Question #a3028

1 Answer
Dec 23, 2016

Answer:

Here's what I got.

Explanation:

As you know, we can use four quantum numbers to describe the location and spin of an electron in an atom.

figures.boundless.com

These four quantum numbers describe

  • #n-># the energy shell in which the electron is located
  • #l-># the subshell in which the electron resides
  • #m_l -># the exact orbital that holds the electron
  • #m_s -># the spin of the electron

As you can see, the exact orbital that holds the electron is given by the magnetic quantum number, #m_l#. In other words, you can only know the identity of the orbital, i.e. its orientation, if you know the value of #m_l#.

One exception to this rule is actually your first example

#n=1, l=0#

For the first energy shell, which is described by #n=1#, you can only have one value for #l#. Consequently, you can only have one value for #m_l#, since

#m_l = {-l, ..., -1, 0, 1, ..., l}#

Therefore, you can say for sure that an electron that has #n=1# and #l=0# will reside in the #1s# orbital, since that's the only value that can exist for #m_l#.

For your second set

#n=3, l=1#

you must keep in mind that you have

  • #l=0 -># the s subshell
  • #l=1 -># the p subshell
  • #l=2 -># the d subshell
  • #l=3 -># the f subshell
  • #vdots#

and so on. This means that this set describes an electron located in the third energy shell, since #n=3#, and also in the #p# subshell, since #l=1#.

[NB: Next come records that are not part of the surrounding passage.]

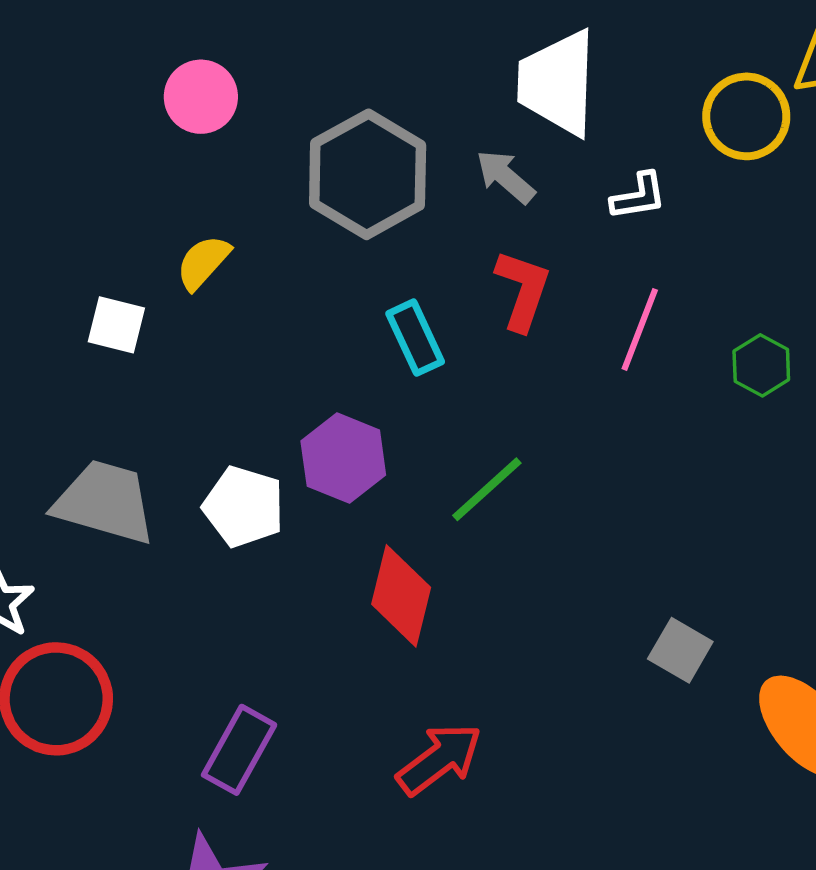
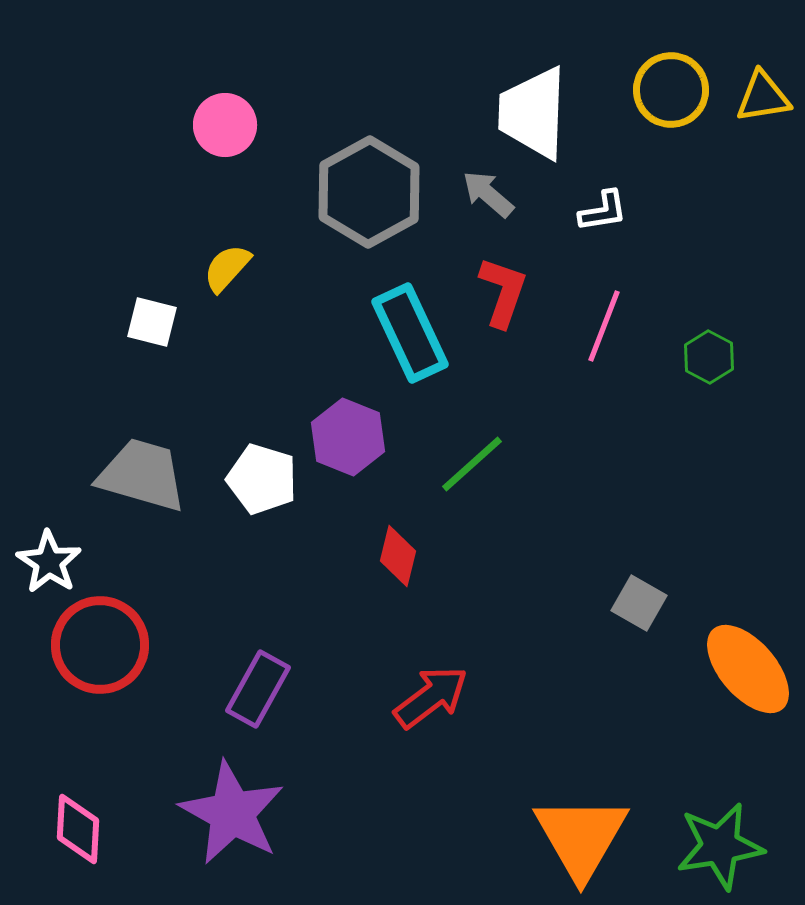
yellow circle: (746, 116) -> (671, 90), moved
cyan rectangle: (415, 338) -> (410, 333), size x1.5
red diamond: (401, 596) -> (398, 556), size x0.7

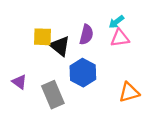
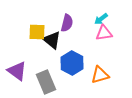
purple semicircle: (86, 35) -> (67, 23), moved
purple triangle: (19, 82) -> (17, 71), size x1.5
orange triangle: (129, 92) -> (100, 75), moved

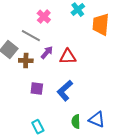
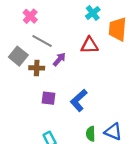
pink cross: (44, 17) -> (30, 16), moved
red triangle: (68, 57) -> (90, 45), moved

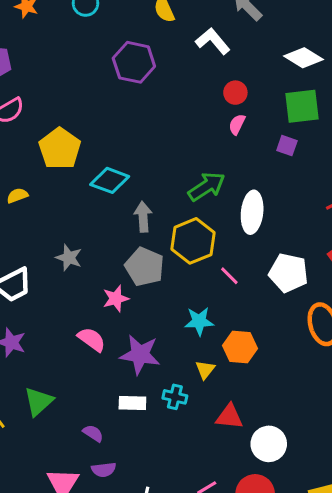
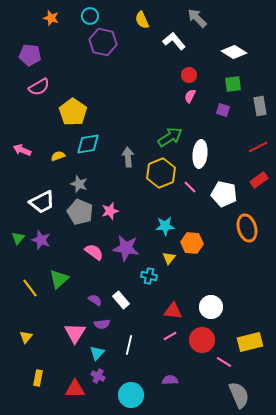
purple hexagon: (134, 62) -> (103, 42), moved
green square: (302, 106) -> (233, 84), size x0.7
cyan diamond: (110, 180) -> (88, 144), moved, turned -30
yellow semicircle: (17, 196) -> (58, 156), moved
gray pentagon: (145, 267) -> (80, 212), moved
pink line: (229, 276) -> (190, 187), moved
pink semicircle: (92, 339) -> (94, 252), moved
white rectangle: (132, 403) -> (121, 300), moved, turned 48
red triangle: (229, 417) -> (173, 311), moved

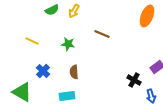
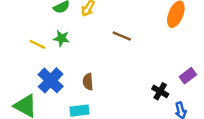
green star: (68, 44) -> (61, 38), moved
blue cross: (43, 71) -> (51, 80), size x1.5

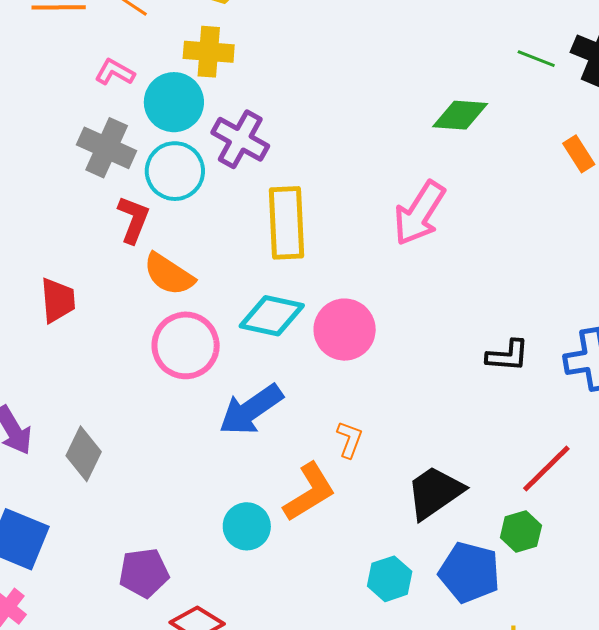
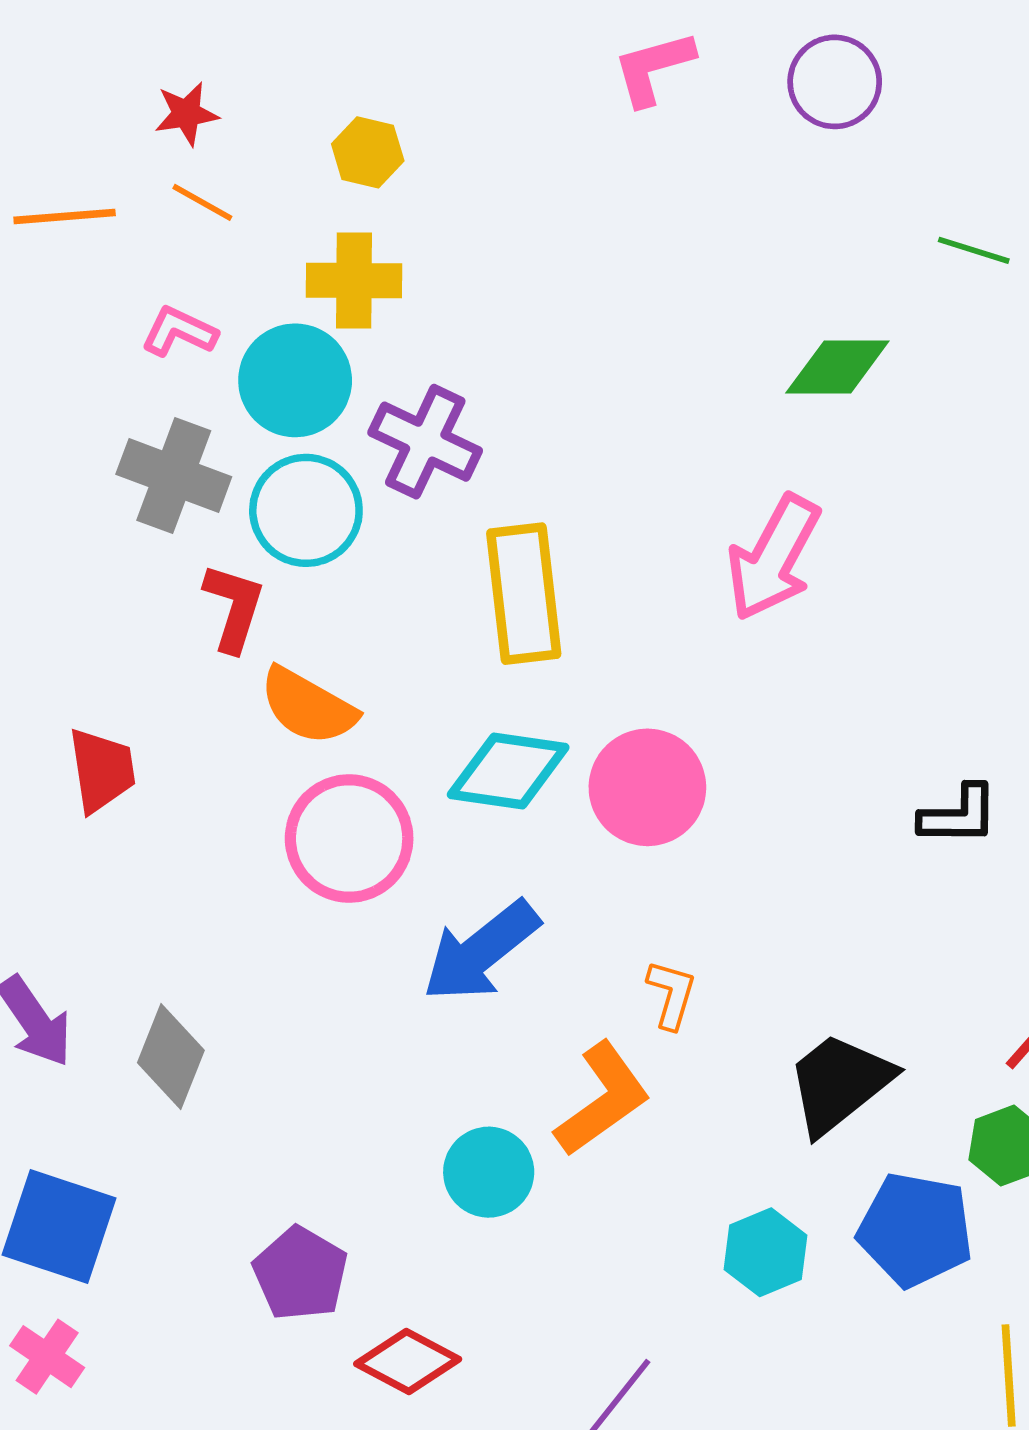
purple pentagon: (144, 573) -> (300, 1274), turned -30

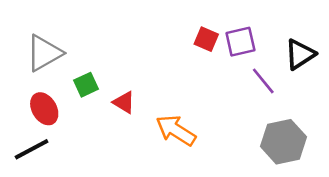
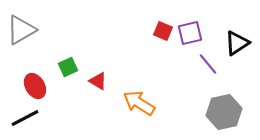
gray triangle: (44, 53) -> (21, 30), moved

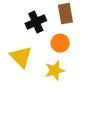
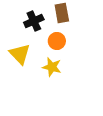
yellow star: (55, 70) -> (52, 67), turned 30

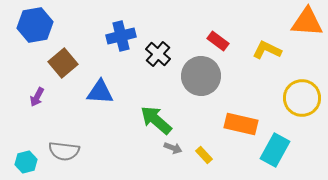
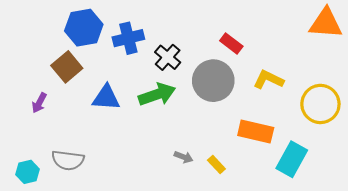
blue hexagon: (35, 25) -> (84, 28), moved
yellow L-shape: (267, 50) -> (268, 80), moved
green arrow: (156, 120) -> (157, 94), moved, turned 120

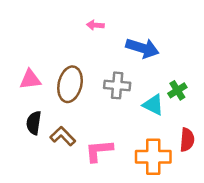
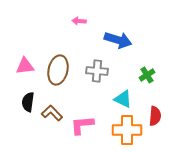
cyan triangle: (153, 105) -> (123, 99), moved

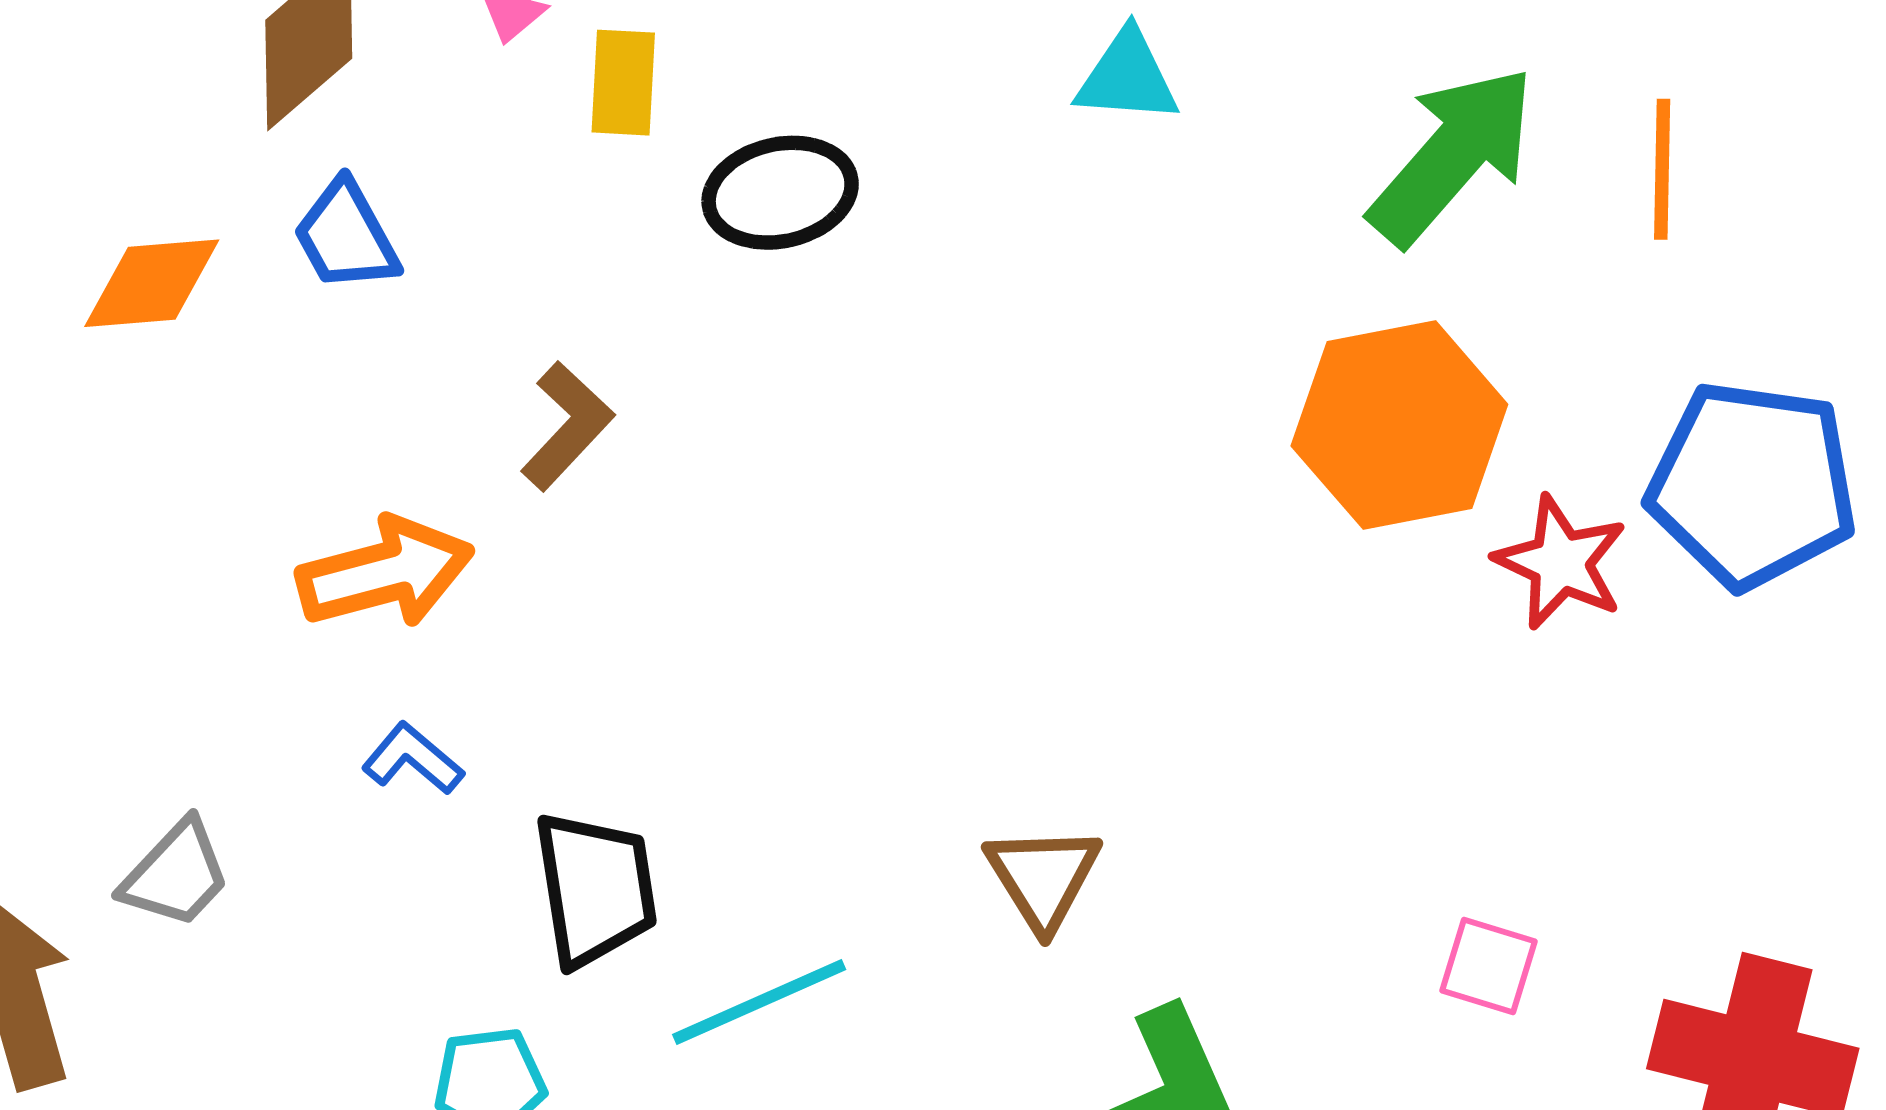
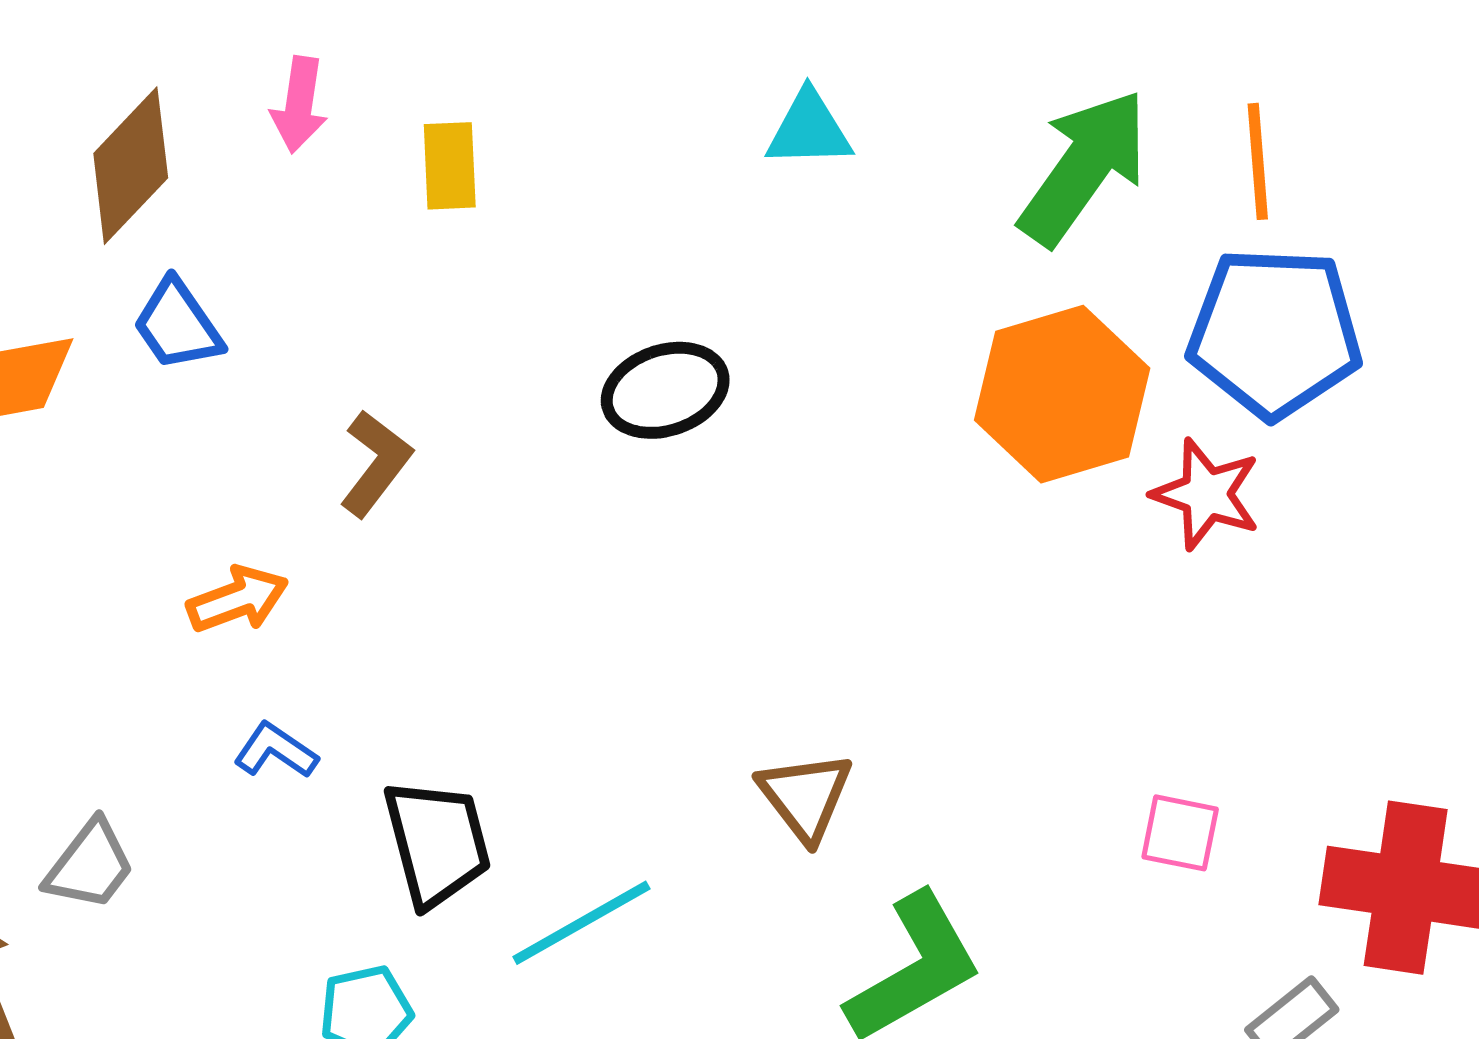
yellow rectangle: (623, 83) -> (450, 166), moved
black ellipse: (780, 193) -> (665, 390), moved
blue pentagon: (1752, 485) -> (1275, 333), moved
orange arrow: (385, 573) -> (238, 599), size x0.7

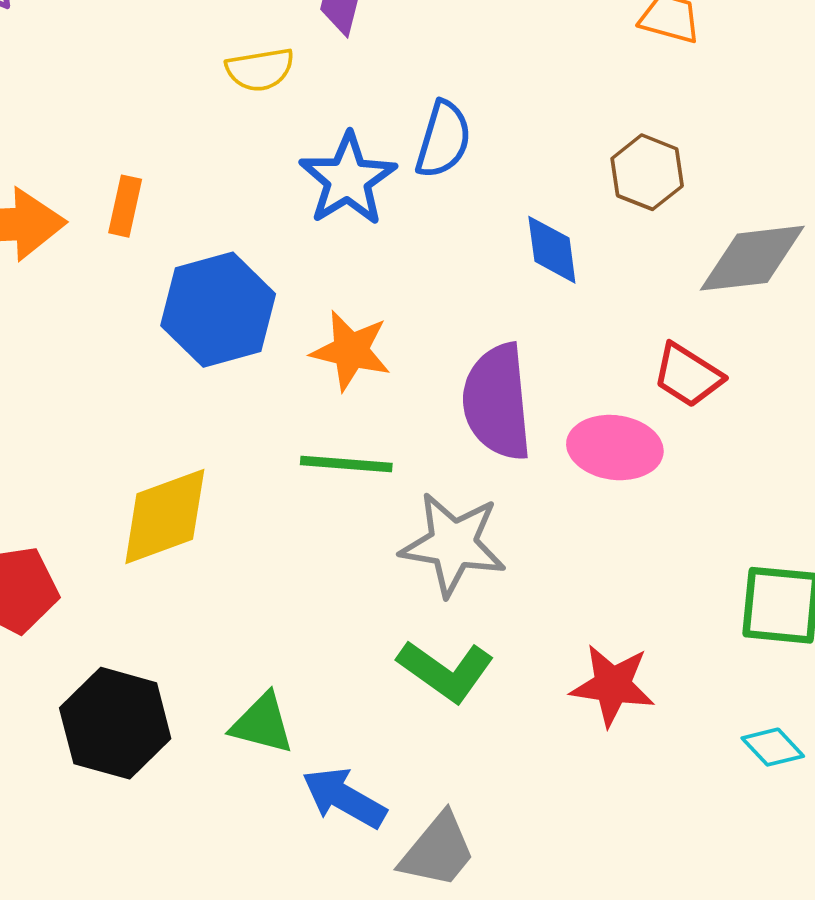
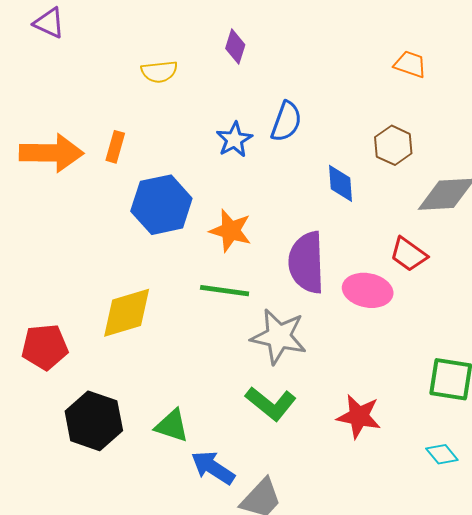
yellow semicircle: (260, 70) -> (159, 72), moved
blue star: (348, 179) -> (234, 140), size x0.7

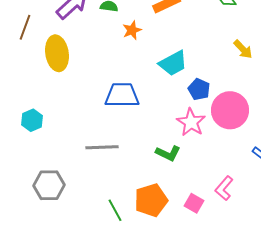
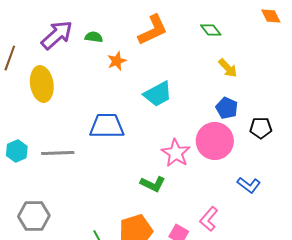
yellow arrow: (243, 49) -> (228, 68), moved
blue pentagon: (199, 89) -> (227, 108), moved
gray line: (102, 147) -> (58, 153), moved

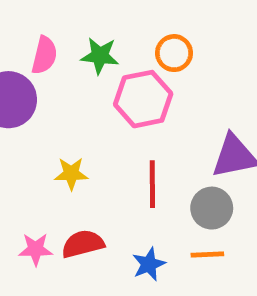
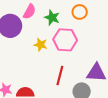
orange circle: (174, 53) -> (80, 12), moved
yellow star: (71, 174) -> (41, 45), moved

However, you have #3# possible values for #m_l# here

#m_l = {-1, 0, 1}#

This means that you can't say for sure which exact orbital holds this electron. The same can be said for the third set

#n=4, l=2#

since the #d# subshell can have

#m_l = {-2, -1, 0, 1, 2}#

On the other hand, the fourth set is not valid because it doesn't follow the rule

#l = {0, 1, ..., (n-1)}#

For #n=1# you can only have #l=0#, which is why the set is said to be invalid.